# Assignment 1: Basic Scripting with Python (word counts)

Nicole Dwenger - 2021/02/03

---

### Instructions

__Basic scripting with Python__
Using the corpus called 100-english-novels found on the cds-language GitHub repo, write a Python programme which does the following:
- Calculate the total word count for each novel
- Calculate the total number of unique words for each novel
- Save result as a single file consisting of three columns: filename, total_words, unique_words

__General instructions__
- For this exercise, you can upload either a standalone script OR a Jupyter Notebook
- Save your script as word_counts.py OR word_counts.ipynb
- You can either upload the script/notebook here or push to GitHub and include a link - or both!
- Your code should be clearly documented in a way that allows others to easily follow the structure of your script.
- Similarly, remember to use descriptive variable names! A name like word_count is more readable than wcnt.

__Purpose__
This assignment is designed to test that you have a understanding of:
- how to structure, document, and share a Python script;
- how to effectively make use of native Python data structures, functions, and flow control;
- how to load, save, and process text files.

-------

### Dependencies and Data

In [2]:
# load necessary dependencies
import os
from pathlib import Path
import pandas as pd

In [3]:
# define path to load data files
data_path = os.path.join("..", "data", "100_english_novels", "corpus")

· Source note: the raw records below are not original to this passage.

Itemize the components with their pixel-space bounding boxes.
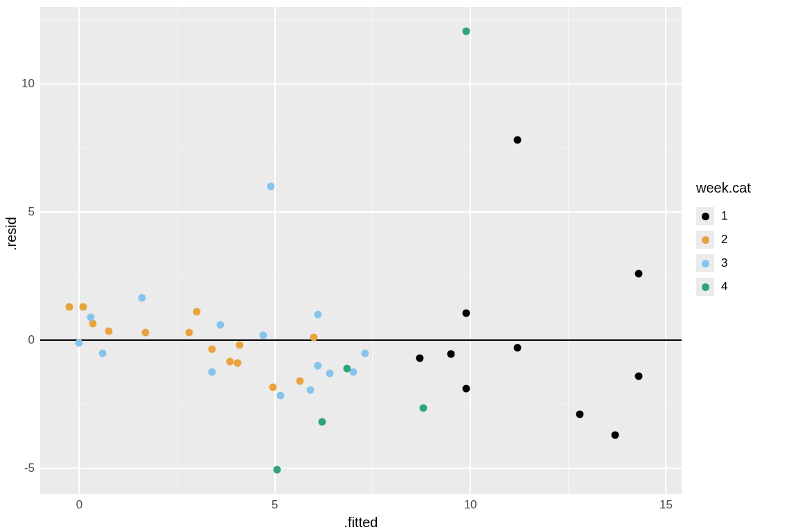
grid-minor-h [40, 276, 682, 276]
legend-key [696, 254, 714, 272]
grid-major-v [665, 7, 666, 494]
grid-minor-v [372, 7, 373, 494]
data-point [185, 328, 193, 336]
data-point [99, 349, 107, 357]
grid-minor-v [177, 7, 177, 494]
data-point [66, 303, 73, 310]
grid-minor-h [40, 404, 682, 405]
data-point [576, 411, 584, 418]
data-point [463, 310, 470, 317]
grid-minor-h [40, 148, 682, 148]
data-point [273, 466, 281, 473]
data-point [361, 349, 369, 357]
grid-major-h [40, 211, 682, 213]
y-tick-label: 5 [28, 205, 35, 219]
data-point [314, 311, 321, 319]
data-point [216, 321, 224, 328]
data-point [306, 387, 314, 394]
grid-major-h [40, 468, 682, 469]
data-point [344, 364, 351, 372]
data-point [513, 136, 521, 144]
data-point [105, 328, 112, 335]
zero-hline [40, 339, 682, 341]
data-point [209, 369, 216, 376]
data-point [513, 344, 521, 352]
legend-item: 4 [696, 275, 751, 299]
legend-dot [702, 236, 709, 244]
y-tick-label: 0 [28, 333, 35, 347]
data-point [416, 354, 423, 362]
x-axis-title: .fitted [344, 515, 378, 531]
legend-label: 1 [721, 209, 727, 223]
data-point [226, 358, 233, 366]
legend-label: 4 [721, 280, 727, 294]
y-axis-title: .resid [3, 217, 19, 251]
legend-dot [702, 260, 709, 267]
grid-minor-v [568, 7, 569, 494]
y-tick-label: -5 [24, 461, 35, 475]
legend-label: 2 [721, 233, 727, 247]
data-point [463, 385, 470, 393]
legend-label: 3 [721, 256, 727, 270]
data-point [138, 294, 145, 301]
scatter-chart: week.cat 1234 .fitted .resid 051015-5051… [0, 0, 798, 532]
x-tick-label: 5 [272, 498, 278, 512]
data-point [142, 328, 150, 336]
data-point [318, 418, 326, 426]
y-tick-label: 10 [21, 77, 35, 91]
data-point [447, 351, 454, 358]
grid-major-v [274, 7, 276, 494]
grid-major-v [78, 7, 80, 494]
data-point [236, 342, 243, 349]
legend: week.cat 1234 [696, 180, 751, 299]
legend-item: 3 [696, 251, 751, 275]
data-point [420, 405, 427, 412]
data-point [76, 339, 83, 346]
data-point [277, 391, 285, 399]
grid-major-v [470, 7, 471, 494]
data-point [87, 313, 95, 321]
legend-item: 2 [696, 228, 751, 251]
legend-dot [702, 283, 709, 291]
grid-major-h [40, 83, 682, 85]
legend-title: week.cat [696, 180, 751, 196]
x-tick-label: 10 [464, 498, 477, 512]
data-point [234, 360, 242, 367]
data-point [635, 372, 642, 380]
legend-item: 1 [696, 204, 751, 228]
data-point [314, 362, 321, 370]
legend-key [696, 207, 714, 225]
x-tick-label: 0 [76, 498, 82, 512]
data-point [269, 384, 276, 391]
plot-panel [40, 7, 682, 494]
data-point [259, 331, 267, 339]
data-point [80, 303, 87, 310]
grid-minor-h [40, 19, 682, 20]
data-point [193, 308, 200, 316]
data-point [326, 370, 333, 378]
data-point [635, 269, 642, 277]
legend-dot [702, 213, 709, 220]
data-point [463, 28, 470, 35]
data-point [612, 431, 619, 438]
x-tick-label: 15 [659, 498, 673, 512]
data-point [296, 378, 304, 385]
legend-key [696, 231, 714, 249]
legend-key [696, 278, 714, 296]
data-point [310, 334, 318, 342]
data-point [209, 345, 216, 353]
data-point [267, 183, 275, 190]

### Interatig over files to save information in a dataframe

In [4]:
# create empty data frame so that data can be saved in it
df_word_counts = pd.DataFrame(columns=["filename", "total_words", "unique_words"])

In [5]:
# loop to get number of words, unqiue words and save info in df_word_counts
for filepath in Path(data_path).glob("*.txt"):
    with open(filepath, "r", encoding = "utf-8") as file:
        
        # read file and get info
        loaded_text = file.read() # read file 
        filename = Path(filepath).name # extract filename
        words = loaded_text.split() # split into words
        unique_words = set(words) # keep the unique words
       
        # append row with info to df
        df_word_counts = df_word_counts.append({"filename": filename, 
                                                "total_words": len(words), 
                                                "unique_words": len(unique_words)}, ignore_index = True)

In [6]:
# check df
df_word_counts

Unnamed: 0,filename,total_words,unique_words
0,Cbronte_Villette_1853.txt,196557,29084
1,Forster_Angels_1905.txt,50477,9464
2,Woolf_Lighthouse_1927.txt,70185,11157
3,Meredith_Richmond_1871.txt,214985,28892
4,Stevenson_Treasure_1883.txt,68448,10831
...,...,...,...
95,Chesterton_Thursday_1908.txt,58299,10385
96,Burnett_Lord_1886.txt,58698,8131
97,Braddon_Phantom_1883.txt,180676,22474
98,Gaskell_Ruth_1855.txt,161797,18148


In [7]:
# save as csv file
df_word_counts.to_csv("word_counts.csv")

# if file should not be saved in current directory, it could be specifie here and then used in .to_csv()
# csv_path = os.path.join("..", "data", "100_english_novels", "word_counts.csv")